The DPO (Direct Preference Optimization) workflow is a systematic process designed to optimize models based on preference signals. The entire workflow consists of the following key stages:

  1. SFT Model Deployment: Deploy the SFT (Supervised Fine-Tuning) model using llama.cpp and expose it via an API endpoint.
  2. DPO Data Synthesis: Generate training data tailored for DPO by leveraging the deployed SFT model.
  3. Model Training: Train the model using the synthesized DPO data with configurable hyperparameters.
  4. Merge Weights: Merge Adapter Weights with the Base Model.

This document provides a comprehensive guide to executing the DPO workflow, both automatically and manually.


Getting Started

Setup

Before executing the subsequent steps, please ensure that your API key and base URL are configured in lpm_kernel/L2/dpo/utils.py. Additionally, you need to manually fill in the global bio, including your interests, occupation, etc.

Automatically

To execute the DPO workflow automatically, follow these steps:

  1. Navigate to the project root directory in your terminal.
  2. Deploy your sft model by using llama.cpp.Before deploy the model, you should convert it into gguf format. Ensure the model is accessible via an API endpoint on port 8080.
    # Example command to run the SFT model with llama.cpp
    ./llama.cpp/build/llama_server --model /path/to/sft_model --port 8080
  1. Run the following command in another terminal(also in the project root directory):
   bash lpm_kernel/L2/dpo/dpo_pipeline.sh
  1. Before execution, ensure the following prerequisites are met:
    • Verify that the personal model path is correctly configured in the script.
    • Confirm that the SFT training dataset is saved in the designated location.

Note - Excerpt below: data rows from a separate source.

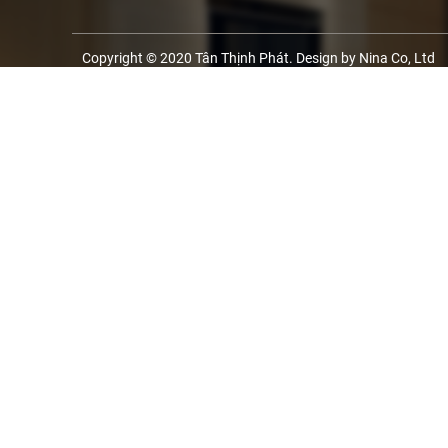
Copyright © 2020 Tân Thịnh Phát. Design by Nina Co, Ltd
XEM ĐƯỜNG ĐI
CHI NHÁNH 1
Chỉ đ
143 Nguyễn Tất Thành, P. Bà Rịa, TP. HCM
CHI NHÁNH 1 ( BÀ RỊA VŨNG TÀU CŨ )
Chỉ đ
143 Nguyễn Tất Thành, P. Phước Nguyên, TP. Bà Rịa
CHI NHÁNH 4
Chỉ đ
QL 44A, Ấp An Thạnh, Xã Long Điền, TP. HCM
CHI NHÁNH 4 ( BÀ RỊA VŨNG TÀU )
Chỉ đ
QL 44A, Ấp An Thạnh, Xã An Ngãi, Huyện Long Điền
CHI NHÁNH 5
Chỉ đ
Ngã 4 Núi Đất, 122 Quốc lộ 56, P. Tam Long, TP. HCM
CHI NHÁNH 5 (BÀ RỊA VŨNG TÀU CŨ )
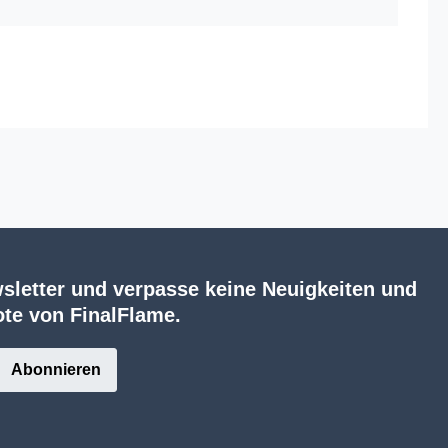
sletter und verpasse keine Neuigkeiten und
te von FinalFlame.
Abonnieren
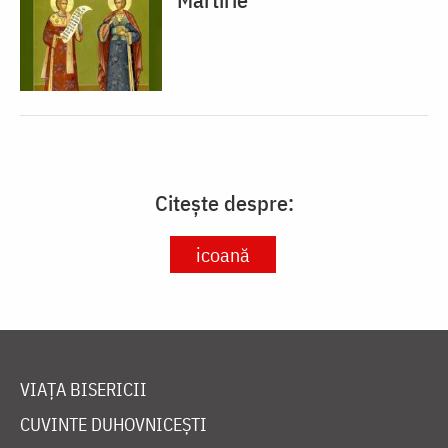
Citește despre:
icoană
VIAȚA BISERICII
CUVINTE DUHOVNICEȘTI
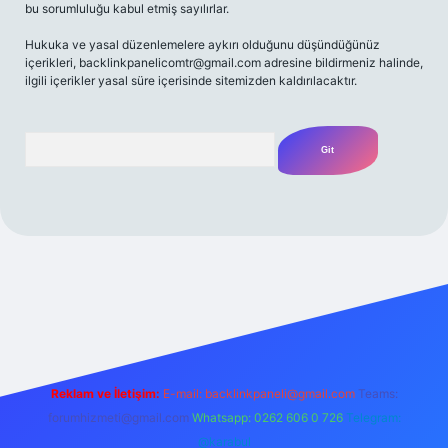
bu sorumluluğu kabul etmiş sayılırlar.
Hukuka ve yasal düzenlemelere aykırı olduğunu düşündüğünüz
içerikleri,
backlinkpanelicomtr@gmail.com
adresine bildirmeniz halinde,
ilgili içerikler yasal süre içerisinde sitemizden kaldırılacaktır.
Arama
t yeni giriş
Betexper giriş adresi
betexper.xyz
m elexbet
Reklam ve İletişim:
E-mail:
backlinkpaneli@gmail.com
Teams:
forumhizmeti@gmail.com
Whatsapp: 0262 606 0 726
Telegram:
@karabul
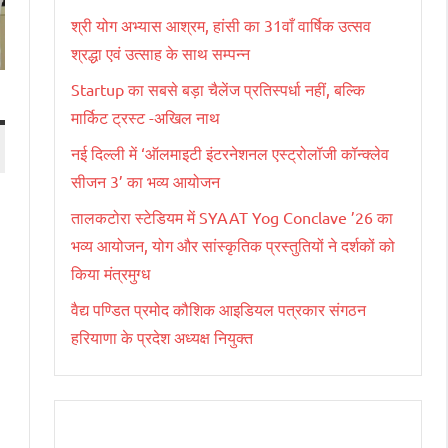
श्री योग अभ्यास आश्रम, हांसी का 31वाँ वार्षिक उत्सव
श्रद्धा एवं उत्साह के साथ सम्पन्न
Startup का सबसे बड़ा चैलेंज प्रतिस्पर्धा नहीं, बल्कि
मार्किट ट्रस्ट -अखिल नाथ
नई दिल्ली में ‘ऑलमाइटी इंटरनेशनल एस्ट्रोलॉजी कॉन्क्लेव
सीजन 3’ का भव्य आयोजन
तालकटोरा स्टेडियम में SYAAT Yog Conclave ’26 का
भव्य आयोजन, योग और सांस्कृतिक प्रस्तुतियों ने दर्शकों को
किया मंत्रमुग्ध
वैद्य पण्डित प्रमोद कौशिक आइडियल पत्रकार संगठन
हरियाणा के प्रदेश अध्यक्ष नियुक्त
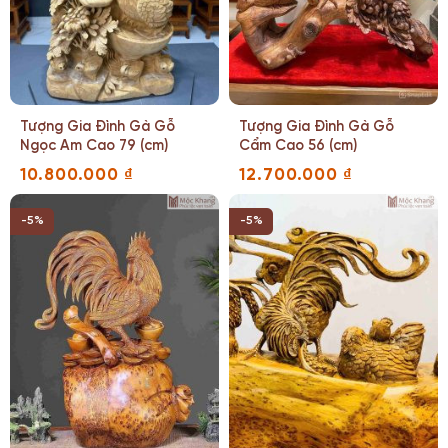
Tượng Gia Đình Gà Gỗ
Tượng Gia Đình Gà Gỗ
Ngọc Am Cao 79 (cm)
Cẩm Cao 56 (cm)
10.800.000
₫
12.700.000
₫
-5%
-5%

This script encapsulates all the necessary steps for the DPO workflow, streamlining the process for users.

Manually

For users who prefer granular control, the DPO workflow can be executed step-by-step as follows:

Step 1: Deploy SFT Model

Before synthesizing DPO training data, deploy the SFT model using llama.cpp. Before deploy the model, you should convert it into gguf format. Ensure the model is accessible via an API endpoint on port 8080.

# Example command to run the SFT model with llama.cpp
./llama.cpp/build/llama_server --model /path/to/sft_model --port 8080

Step 2: Synthesize DPO Data

Once the SFT model is deployed, proceed to generate DPO training data.

python lpm_kernel/L2/dpo/dpo_data.py

This script synthesizes the required data for DPO training.

Step 3: Train the Model

After completing the data synthesis, train the model with the following command:

python lpm_kernel/L2/dpo/dpo_train.py \
    --num_train_epochs 2 \
    --learning_rate 5e-6 \
    --lora_r 32 \
    --lora_alpha 64 \
    --batch_size 4

This command initiates the training process with specified hyperparameters. Adjust these parameters as needed for optimal results.

Step 4: Merge the Weights

After training, merge the adapter weights with the base model using the following command(If you use Lora to dpo):

python lpm_kernel/L2/merge_lora_weights.py \
--base_model_path "resources/model/output/merged_model" \
--lora_adapter_path "resources/model/output/dpo_model/adapter" \
--output_model_path "resources/model/output/dpo_model/merged_model"

But if you do not use lora, you can skip this step.

Additional Notes

  • For manual execution, ensure each step is completed successfully before proceeding to the next.
  • Refer to the respective script documentation for additional configuration options and troubleshooting tips.

Feel free to expand upon this framework with specific details pertinent to your use case.